President Bill Clinton's 1996 National Security Strategy was similar in that respect. The reason it
provided for nation-building was to "alleviate human suffering and pave the way for progress." Neither strategy cited a direct link to U.S. national
security, which is why those efforts weren't nearly as global, ambitious, and costly as they are today.
Another major difference after 9/11 is that the Foreign Service has been operating in war zones, which is not only very dangerous but also makes the job of
bringing about good and effective governance extremely difficult. American diplomats hadn't served in a war zone since Vietnam, and those who had done that
were no longer in the service after 9/11, so that led to an identity crisis of sorts.
What kind of personalities succeed best in the Foreign Service?
You need to be very adaptable, to enjoy living in foreign countries and change them every three years at the most, to be good at foreign languages and know
how to operate in foreign cultures, and in unfamiliar and sometimes dangerous environments. You also have to be a self-learner and a quick study, because
training in the service is minimal and proper professional development doesn't even exist. More specifically, you have to be an excellent writer, analyst,
negotiator, advocate and communicator, with broad knowledge and understanding of how the host country works, and have ability to quickly acquire basic
expertise in a new field. It helps to be good at entrepreneurship and innovation.
Now, this is what makes a good diplomat, which is not always the same as succeeding in the Foreign Service. After all the research I've done, I have no
doubt that the single most important skill to rise to the top in the service is knowing how to work the bureaucracy and having the right connections.

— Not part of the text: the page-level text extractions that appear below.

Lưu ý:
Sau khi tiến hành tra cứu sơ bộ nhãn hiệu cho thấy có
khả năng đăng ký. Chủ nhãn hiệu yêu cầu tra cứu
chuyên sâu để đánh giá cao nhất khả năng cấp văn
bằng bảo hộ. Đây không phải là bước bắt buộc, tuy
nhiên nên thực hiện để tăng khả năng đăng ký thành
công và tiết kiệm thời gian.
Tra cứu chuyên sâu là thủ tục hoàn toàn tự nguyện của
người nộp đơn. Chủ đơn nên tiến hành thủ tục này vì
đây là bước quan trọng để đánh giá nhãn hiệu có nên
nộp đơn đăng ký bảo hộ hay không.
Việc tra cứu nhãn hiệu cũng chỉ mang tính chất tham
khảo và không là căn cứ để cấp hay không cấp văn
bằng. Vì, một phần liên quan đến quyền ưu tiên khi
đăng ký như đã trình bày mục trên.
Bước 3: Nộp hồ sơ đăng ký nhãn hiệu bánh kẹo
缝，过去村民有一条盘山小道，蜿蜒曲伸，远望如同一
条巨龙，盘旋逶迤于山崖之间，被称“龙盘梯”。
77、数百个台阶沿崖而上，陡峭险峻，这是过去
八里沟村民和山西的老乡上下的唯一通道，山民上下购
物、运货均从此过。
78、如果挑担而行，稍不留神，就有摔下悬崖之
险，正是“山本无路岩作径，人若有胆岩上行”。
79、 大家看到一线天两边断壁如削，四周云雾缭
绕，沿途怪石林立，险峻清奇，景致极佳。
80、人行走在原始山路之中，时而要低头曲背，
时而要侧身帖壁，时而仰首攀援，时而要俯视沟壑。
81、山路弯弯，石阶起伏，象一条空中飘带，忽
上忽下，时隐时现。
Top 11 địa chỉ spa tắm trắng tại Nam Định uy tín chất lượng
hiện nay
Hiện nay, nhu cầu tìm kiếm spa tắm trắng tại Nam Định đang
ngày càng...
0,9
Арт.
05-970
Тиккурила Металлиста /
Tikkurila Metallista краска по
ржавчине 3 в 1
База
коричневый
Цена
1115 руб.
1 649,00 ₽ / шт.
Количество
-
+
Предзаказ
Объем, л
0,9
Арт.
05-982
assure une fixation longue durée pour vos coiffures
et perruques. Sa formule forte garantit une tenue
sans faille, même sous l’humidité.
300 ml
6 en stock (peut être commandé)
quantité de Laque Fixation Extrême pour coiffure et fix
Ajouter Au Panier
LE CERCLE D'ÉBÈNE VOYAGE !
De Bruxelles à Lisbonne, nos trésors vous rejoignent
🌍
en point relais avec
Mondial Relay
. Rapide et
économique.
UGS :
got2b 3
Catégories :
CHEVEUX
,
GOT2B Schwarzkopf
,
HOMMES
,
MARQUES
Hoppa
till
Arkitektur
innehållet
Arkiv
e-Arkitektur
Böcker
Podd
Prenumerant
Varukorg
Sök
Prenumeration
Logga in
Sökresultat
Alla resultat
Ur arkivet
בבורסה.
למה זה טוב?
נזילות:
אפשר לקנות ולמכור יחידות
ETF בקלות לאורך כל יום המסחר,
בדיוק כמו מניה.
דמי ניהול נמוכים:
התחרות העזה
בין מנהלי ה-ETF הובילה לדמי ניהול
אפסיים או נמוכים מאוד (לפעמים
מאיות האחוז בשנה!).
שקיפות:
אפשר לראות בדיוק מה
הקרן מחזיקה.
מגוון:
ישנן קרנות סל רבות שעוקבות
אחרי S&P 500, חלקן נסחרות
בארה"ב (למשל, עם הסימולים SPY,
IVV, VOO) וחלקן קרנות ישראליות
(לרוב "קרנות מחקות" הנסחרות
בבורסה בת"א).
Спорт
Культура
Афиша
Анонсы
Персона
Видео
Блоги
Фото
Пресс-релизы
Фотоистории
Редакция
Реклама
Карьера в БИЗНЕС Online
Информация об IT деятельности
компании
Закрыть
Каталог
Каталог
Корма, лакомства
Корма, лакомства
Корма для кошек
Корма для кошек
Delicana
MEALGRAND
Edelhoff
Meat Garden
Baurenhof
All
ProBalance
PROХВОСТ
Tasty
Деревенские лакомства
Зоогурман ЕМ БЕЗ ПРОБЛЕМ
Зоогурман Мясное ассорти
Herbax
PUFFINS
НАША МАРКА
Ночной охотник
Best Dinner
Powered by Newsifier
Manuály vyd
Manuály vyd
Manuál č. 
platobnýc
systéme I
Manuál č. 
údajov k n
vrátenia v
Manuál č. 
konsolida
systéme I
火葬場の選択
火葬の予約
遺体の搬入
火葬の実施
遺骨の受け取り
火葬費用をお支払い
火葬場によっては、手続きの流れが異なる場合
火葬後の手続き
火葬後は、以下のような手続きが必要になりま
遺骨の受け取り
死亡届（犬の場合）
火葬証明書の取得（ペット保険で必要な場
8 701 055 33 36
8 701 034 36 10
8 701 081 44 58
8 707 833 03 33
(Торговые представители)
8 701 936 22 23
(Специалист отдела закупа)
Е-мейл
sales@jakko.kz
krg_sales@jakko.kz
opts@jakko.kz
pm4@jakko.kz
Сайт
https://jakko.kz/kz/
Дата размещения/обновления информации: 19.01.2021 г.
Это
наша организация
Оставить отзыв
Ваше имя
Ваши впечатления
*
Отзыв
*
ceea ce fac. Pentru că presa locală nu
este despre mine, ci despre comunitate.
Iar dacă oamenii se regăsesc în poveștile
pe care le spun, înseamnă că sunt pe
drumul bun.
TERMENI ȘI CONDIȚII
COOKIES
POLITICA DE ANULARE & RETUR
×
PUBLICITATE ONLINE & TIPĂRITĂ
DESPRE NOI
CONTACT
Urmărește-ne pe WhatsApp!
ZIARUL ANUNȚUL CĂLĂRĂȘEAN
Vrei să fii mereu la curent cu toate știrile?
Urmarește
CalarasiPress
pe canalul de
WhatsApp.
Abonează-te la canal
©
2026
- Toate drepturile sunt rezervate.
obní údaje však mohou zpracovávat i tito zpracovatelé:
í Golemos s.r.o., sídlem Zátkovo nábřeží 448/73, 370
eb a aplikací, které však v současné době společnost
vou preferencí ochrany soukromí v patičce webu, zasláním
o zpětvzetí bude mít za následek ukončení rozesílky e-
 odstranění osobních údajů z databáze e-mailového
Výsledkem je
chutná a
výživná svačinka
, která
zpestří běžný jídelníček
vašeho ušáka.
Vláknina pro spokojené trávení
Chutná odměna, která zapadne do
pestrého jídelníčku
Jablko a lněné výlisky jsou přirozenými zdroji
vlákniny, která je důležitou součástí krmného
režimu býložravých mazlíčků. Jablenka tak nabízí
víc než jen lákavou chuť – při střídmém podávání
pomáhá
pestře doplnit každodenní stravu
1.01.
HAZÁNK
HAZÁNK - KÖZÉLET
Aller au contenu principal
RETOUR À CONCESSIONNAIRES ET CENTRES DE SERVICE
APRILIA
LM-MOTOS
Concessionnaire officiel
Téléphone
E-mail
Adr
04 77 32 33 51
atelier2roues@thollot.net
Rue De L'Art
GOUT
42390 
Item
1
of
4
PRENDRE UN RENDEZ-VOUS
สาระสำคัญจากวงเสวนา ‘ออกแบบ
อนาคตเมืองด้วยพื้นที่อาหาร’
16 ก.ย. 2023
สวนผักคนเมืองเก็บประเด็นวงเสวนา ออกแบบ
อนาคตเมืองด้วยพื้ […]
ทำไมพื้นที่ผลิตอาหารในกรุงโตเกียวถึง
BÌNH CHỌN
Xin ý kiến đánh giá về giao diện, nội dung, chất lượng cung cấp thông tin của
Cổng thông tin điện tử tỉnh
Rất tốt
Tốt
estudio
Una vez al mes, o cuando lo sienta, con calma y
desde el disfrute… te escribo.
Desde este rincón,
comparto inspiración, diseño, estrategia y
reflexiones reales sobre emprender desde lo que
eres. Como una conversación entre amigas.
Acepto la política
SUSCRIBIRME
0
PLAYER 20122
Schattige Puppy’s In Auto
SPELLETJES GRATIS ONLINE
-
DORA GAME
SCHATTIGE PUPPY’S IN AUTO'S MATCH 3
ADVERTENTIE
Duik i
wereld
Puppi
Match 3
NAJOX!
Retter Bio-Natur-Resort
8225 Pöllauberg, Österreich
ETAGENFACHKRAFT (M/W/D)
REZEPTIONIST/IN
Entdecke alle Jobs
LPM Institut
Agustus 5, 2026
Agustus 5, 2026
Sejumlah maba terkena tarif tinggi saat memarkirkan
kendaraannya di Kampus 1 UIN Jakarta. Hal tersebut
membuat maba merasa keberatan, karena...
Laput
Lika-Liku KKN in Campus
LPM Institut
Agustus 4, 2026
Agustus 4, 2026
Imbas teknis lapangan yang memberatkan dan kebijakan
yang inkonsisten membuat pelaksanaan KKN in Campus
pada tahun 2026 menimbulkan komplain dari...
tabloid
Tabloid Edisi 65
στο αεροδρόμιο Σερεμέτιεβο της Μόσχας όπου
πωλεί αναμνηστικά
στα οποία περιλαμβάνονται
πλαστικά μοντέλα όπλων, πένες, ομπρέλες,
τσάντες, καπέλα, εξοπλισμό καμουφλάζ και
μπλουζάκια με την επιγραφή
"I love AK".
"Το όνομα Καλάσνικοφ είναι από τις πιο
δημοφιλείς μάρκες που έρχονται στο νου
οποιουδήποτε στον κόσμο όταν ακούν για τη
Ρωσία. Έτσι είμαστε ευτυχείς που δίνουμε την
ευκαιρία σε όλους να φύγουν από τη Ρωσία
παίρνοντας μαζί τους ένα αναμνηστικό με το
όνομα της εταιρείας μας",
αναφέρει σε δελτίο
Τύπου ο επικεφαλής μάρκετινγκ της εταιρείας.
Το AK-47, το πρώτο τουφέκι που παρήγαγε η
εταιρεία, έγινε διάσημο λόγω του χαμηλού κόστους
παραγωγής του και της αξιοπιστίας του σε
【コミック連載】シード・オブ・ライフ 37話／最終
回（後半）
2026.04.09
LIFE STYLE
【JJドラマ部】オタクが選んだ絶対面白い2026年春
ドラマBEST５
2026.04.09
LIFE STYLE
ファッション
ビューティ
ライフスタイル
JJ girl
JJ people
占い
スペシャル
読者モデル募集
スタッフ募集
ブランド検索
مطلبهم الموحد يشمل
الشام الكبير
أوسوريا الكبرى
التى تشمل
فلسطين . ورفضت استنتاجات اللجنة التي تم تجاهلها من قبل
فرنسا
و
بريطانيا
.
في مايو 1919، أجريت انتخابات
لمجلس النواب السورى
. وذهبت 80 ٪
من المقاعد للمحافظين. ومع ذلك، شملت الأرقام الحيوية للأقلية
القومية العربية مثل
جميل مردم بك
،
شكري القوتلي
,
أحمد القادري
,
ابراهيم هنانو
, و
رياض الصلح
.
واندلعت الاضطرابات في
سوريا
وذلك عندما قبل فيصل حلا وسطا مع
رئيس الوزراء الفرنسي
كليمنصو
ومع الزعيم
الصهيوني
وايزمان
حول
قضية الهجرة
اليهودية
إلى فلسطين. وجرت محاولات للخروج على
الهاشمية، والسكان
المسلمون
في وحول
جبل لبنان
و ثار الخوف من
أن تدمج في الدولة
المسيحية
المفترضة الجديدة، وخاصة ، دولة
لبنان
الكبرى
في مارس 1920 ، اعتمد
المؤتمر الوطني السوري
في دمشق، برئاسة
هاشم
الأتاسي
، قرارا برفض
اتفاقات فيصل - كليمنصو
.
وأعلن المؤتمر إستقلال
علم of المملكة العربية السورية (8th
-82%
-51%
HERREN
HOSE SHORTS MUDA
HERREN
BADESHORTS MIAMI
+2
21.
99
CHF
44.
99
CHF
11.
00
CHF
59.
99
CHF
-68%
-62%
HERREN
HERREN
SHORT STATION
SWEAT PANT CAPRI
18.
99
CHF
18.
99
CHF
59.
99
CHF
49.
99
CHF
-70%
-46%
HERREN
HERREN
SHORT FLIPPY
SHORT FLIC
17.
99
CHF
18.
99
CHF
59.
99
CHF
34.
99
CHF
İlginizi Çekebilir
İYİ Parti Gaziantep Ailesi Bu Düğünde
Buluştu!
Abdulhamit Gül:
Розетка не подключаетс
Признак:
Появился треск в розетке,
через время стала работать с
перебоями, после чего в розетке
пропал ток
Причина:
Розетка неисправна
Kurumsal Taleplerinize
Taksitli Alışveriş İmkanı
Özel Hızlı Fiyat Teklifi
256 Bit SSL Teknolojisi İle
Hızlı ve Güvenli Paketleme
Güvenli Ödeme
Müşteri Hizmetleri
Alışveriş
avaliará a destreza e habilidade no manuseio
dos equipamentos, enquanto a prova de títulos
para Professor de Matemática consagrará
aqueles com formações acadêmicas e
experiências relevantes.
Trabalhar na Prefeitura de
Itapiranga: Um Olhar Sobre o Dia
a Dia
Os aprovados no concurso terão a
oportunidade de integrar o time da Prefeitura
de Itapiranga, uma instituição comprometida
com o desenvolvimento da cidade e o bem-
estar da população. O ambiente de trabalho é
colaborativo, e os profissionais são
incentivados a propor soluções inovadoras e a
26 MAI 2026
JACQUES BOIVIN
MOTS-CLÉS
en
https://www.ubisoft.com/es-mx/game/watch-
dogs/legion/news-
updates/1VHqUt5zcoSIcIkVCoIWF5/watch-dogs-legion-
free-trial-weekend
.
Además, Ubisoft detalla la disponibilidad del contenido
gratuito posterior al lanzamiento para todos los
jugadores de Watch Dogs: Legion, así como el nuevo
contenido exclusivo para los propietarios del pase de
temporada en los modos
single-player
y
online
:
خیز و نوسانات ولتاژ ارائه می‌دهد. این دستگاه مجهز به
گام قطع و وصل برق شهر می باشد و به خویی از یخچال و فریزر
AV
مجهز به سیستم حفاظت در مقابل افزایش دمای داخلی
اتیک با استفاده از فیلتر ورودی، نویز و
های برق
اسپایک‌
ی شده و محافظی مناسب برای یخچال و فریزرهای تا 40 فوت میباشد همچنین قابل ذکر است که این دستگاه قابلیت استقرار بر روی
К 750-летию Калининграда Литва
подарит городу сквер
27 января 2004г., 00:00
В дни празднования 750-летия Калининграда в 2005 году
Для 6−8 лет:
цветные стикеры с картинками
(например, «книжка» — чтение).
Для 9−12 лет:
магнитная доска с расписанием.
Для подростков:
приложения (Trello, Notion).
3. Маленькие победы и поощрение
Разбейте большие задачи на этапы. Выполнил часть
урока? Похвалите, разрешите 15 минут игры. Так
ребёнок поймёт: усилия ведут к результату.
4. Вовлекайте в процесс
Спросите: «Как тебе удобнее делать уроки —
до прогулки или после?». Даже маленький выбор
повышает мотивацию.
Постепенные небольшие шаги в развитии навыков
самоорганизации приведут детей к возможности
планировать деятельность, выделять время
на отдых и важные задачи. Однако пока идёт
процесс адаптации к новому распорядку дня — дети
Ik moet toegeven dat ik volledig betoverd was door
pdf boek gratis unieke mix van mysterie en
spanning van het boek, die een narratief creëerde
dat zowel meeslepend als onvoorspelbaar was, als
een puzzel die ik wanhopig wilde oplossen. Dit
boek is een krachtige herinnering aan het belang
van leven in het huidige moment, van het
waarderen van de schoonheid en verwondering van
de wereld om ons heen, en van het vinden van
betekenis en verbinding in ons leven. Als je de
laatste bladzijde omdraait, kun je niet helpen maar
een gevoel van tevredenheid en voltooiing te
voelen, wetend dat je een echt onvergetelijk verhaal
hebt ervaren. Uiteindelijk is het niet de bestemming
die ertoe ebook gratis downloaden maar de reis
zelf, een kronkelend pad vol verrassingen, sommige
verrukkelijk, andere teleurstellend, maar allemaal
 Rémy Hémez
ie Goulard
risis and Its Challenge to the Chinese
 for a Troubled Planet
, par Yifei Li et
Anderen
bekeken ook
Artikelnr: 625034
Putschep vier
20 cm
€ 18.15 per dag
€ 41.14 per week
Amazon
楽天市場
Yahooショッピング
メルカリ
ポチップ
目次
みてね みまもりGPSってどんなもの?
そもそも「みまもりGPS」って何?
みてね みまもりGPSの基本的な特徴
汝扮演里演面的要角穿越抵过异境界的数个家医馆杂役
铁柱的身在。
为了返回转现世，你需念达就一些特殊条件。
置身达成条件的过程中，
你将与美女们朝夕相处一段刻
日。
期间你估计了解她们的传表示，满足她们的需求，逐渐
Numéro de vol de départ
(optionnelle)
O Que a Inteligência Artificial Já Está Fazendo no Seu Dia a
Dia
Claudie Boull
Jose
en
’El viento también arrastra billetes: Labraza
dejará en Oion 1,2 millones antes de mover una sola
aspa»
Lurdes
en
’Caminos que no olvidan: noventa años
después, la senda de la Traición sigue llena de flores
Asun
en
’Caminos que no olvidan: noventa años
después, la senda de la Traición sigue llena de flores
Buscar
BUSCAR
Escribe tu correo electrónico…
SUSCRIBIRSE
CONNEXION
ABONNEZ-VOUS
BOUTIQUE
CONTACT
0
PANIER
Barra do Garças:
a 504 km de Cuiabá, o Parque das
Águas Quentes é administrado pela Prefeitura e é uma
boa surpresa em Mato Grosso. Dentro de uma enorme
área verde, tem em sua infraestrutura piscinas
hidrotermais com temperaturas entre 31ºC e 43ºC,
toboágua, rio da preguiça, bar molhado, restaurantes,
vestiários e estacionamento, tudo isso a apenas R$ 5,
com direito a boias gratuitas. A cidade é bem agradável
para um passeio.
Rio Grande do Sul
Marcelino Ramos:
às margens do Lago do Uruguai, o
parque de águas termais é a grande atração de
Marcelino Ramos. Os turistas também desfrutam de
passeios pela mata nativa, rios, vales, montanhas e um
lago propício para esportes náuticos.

What are some of the short-term and long-term goals of diplomats that occasionally clash?
Such clashes are actually part of everyday diplomacy. For example, with Russia and China, Washington has to play a careful balancing act between its
advocacy of human rights and democracy, and the help it needs from Moscow and Beijing to address strategic issues, such as the North Korean and Iranian
nuclear programs. Currently, Pakistan is perhaps the best textbook example of that clash, because it makes the work of American diplomats there utterly
challenging and frustrating. The main short-term U.S. goals in Pakistan are destroying al-Qaeda and winning the war in Afghanistan. However, the long-term
goal in the region is a stable Pakistan, but also a stable Afghanistan, as well as stable India. To be able to influence the Pakistani government to help
achieve that long-term goal, you need to build mutual trust and an effective working relationship. Things like drone attacks advance the short-term goal of
defeating al-Qaeda, but they also badly hurt the trust and confidence-building with the Pakistani authorities.